## RECORDS SUPPLIED
■ ■ ■ ■ ■
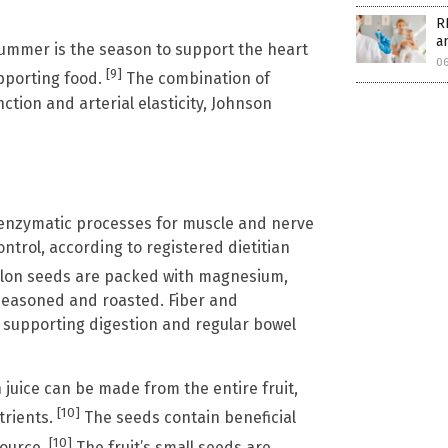
R
a
 summer is the season to support the heart
0
[9]
upporting food.
The combination of
ction and arterial elasticity, Johnson
 enzymatic processes for muscle and nerve
ntrol, according to registered dietitian
on seeds are packed with magnesium,
e seasoned and roasted. Fiber and
, supporting digestion and regular bowel
uice can be made from the entire fruit,
[10]
trients.
The seeds contain beneficial
[10]
source.
The fruit’s small seeds are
■ ■ ■ ■ ■
## WHAT IS REQUIRED
For the records above, give every line again exactly and skip the pictures.

## SOLVED PROBLEM
R
a
 summer is the season to support the heart
0
[9]
upporting food.
The combination of
ction and arterial elasticity, Johnson
 enzymatic processes for muscle and nerve
ntrol, according to registered dietitian
on seeds are packed with magnesium,
e seasoned and roasted. Fiber and
, supporting digestion and regular bowel
uice can be made from the entire fruit,
[10]
trients.
The seeds contain beneficial
[10]
source.
The fruit’s small seeds are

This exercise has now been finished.